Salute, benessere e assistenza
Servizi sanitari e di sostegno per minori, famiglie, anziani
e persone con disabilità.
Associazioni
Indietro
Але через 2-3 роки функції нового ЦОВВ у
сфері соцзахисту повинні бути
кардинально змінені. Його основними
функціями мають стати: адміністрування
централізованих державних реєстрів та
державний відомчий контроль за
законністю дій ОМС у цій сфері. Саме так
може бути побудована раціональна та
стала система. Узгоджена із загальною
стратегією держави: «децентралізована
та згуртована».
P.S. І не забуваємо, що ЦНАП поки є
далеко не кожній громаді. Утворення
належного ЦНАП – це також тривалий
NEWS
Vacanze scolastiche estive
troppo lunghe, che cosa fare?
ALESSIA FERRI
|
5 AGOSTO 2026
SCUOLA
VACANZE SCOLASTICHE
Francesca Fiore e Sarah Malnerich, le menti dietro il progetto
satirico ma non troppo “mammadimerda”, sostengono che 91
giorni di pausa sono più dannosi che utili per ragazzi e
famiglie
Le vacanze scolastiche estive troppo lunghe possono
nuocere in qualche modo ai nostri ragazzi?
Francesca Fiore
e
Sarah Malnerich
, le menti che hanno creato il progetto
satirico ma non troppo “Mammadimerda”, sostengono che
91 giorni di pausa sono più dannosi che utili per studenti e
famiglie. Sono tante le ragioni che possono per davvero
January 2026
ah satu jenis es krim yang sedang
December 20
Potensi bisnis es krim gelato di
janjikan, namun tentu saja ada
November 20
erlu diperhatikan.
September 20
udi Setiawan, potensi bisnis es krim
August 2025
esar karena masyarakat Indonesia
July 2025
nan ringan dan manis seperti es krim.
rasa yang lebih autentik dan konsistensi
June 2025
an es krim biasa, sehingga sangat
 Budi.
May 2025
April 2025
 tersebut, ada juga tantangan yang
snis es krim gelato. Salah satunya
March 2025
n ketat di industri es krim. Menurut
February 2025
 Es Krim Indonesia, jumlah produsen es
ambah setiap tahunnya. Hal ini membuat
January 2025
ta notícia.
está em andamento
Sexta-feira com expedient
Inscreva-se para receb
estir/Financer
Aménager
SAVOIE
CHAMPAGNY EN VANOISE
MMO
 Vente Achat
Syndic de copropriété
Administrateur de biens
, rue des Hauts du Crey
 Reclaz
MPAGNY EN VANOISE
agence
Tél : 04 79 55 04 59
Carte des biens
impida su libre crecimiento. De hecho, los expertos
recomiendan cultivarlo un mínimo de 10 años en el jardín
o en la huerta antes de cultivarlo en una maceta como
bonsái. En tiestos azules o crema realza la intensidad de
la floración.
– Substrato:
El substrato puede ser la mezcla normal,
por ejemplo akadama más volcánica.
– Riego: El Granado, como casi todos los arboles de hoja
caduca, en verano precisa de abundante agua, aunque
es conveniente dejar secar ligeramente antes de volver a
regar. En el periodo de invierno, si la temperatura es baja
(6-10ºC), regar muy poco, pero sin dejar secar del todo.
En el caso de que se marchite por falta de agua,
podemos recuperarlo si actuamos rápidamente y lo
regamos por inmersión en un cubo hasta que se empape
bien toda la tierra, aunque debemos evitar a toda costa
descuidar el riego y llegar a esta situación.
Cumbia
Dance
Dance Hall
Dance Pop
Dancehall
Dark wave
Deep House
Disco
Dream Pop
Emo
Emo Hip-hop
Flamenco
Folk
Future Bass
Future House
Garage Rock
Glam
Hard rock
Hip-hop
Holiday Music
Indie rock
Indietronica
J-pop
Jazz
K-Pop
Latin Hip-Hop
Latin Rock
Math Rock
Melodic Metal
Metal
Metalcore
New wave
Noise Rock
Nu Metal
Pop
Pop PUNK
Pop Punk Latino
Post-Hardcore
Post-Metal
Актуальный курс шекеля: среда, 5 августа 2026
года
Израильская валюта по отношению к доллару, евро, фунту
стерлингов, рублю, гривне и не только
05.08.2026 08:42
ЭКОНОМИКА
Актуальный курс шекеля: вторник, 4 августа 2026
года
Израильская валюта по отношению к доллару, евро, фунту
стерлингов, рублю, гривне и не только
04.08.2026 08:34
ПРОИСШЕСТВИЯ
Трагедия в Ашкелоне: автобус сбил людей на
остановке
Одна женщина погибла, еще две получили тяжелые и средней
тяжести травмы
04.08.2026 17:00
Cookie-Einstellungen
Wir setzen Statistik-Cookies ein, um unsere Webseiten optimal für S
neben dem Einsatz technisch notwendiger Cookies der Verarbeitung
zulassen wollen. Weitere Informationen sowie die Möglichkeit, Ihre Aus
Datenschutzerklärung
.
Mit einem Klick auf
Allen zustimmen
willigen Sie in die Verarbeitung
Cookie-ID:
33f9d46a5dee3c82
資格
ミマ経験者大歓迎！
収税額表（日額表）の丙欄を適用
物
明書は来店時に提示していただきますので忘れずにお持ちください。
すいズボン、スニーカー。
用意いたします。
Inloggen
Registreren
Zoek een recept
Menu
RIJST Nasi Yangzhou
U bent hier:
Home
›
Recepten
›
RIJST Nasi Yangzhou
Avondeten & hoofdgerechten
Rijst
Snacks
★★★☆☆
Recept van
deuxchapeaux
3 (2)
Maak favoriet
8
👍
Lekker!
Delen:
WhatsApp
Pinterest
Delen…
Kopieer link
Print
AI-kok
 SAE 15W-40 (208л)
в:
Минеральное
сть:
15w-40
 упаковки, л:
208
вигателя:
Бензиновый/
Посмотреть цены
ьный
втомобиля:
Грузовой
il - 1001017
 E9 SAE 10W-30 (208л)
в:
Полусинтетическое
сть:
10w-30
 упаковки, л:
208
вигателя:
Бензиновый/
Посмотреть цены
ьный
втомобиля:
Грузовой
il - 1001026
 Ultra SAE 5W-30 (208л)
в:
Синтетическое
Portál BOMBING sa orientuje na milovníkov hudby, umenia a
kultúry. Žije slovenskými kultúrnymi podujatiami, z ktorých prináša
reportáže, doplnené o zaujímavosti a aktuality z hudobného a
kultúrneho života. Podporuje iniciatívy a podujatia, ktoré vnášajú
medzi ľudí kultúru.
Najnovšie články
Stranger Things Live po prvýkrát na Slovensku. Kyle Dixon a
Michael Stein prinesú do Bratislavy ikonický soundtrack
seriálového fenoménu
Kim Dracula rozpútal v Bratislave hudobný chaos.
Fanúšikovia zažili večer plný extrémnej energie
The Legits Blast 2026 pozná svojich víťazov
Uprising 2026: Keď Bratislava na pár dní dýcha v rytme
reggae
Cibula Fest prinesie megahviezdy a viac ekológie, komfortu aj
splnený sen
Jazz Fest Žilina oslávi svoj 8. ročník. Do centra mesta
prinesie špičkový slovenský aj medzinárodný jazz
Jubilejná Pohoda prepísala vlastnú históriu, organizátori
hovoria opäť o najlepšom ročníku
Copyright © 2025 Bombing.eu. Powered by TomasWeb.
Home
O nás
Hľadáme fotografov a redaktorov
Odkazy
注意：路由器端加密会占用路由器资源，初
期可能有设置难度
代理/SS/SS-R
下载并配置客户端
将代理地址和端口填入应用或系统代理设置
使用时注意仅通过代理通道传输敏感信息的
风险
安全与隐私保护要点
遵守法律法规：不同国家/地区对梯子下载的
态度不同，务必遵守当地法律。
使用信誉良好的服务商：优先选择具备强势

Problem description ▸
Nothing but the lines from the beginning of the records through the line with "tersebut, ada juga tantangan yang" should appear, each printed exactly.

Finished exercise ▸
Salute, benessere e assistenza
Servizi sanitari e di sostegno per minori, famiglie, anziani
e persone con disabilità.
Associazioni
Indietro
Але через 2-3 роки функції нового ЦОВВ у
сфері соцзахисту повинні бути
кардинально змінені. Його основними
функціями мають стати: адміністрування
централізованих державних реєстрів та
державний відомчий контроль за
законністю дій ОМС у цій сфері. Саме так
може бути побудована раціональна та
стала система. Узгоджена із загальною
стратегією держави: «децентралізована
та згуртована».
P.S. І не забуваємо, що ЦНАП поки є
далеко не кожній громаді. Утворення
належного ЦНАП – це також тривалий
NEWS
Vacanze scolastiche estive
troppo lunghe, che cosa fare?
ALESSIA FERRI
|
5 AGOSTO 2026
SCUOLA
VACANZE SCOLASTICHE
Francesca Fiore e Sarah Malnerich, le menti dietro il progetto
satirico ma non troppo “mammadimerda”, sostengono che 91
giorni di pausa sono più dannosi che utili per ragazzi e
famiglie
Le vacanze scolastiche estive troppo lunghe possono
nuocere in qualche modo ai nostri ragazzi?
Francesca Fiore
e
Sarah Malnerich
, le menti che hanno creato il progetto
satirico ma non troppo “Mammadimerda”, sostengono che
91 giorni di pausa sono più dannosi che utili per studenti e
famiglie. Sono tante le ragioni che possono per davvero
January 2026
ah satu jenis es krim yang sedang
December 20
Potensi bisnis es krim gelato di
janjikan, namun tentu saja ada
November 20
erlu diperhatikan.
September 20
udi Setiawan, potensi bisnis es krim
August 2025
esar karena masyarakat Indonesia
July 2025
nan ringan dan manis seperti es krim.
rasa yang lebih autentik dan konsistensi
June 2025
an es krim biasa, sehingga sangat
 Budi.
May 2025
April 2025
 tersebut, ada juga tantangan yang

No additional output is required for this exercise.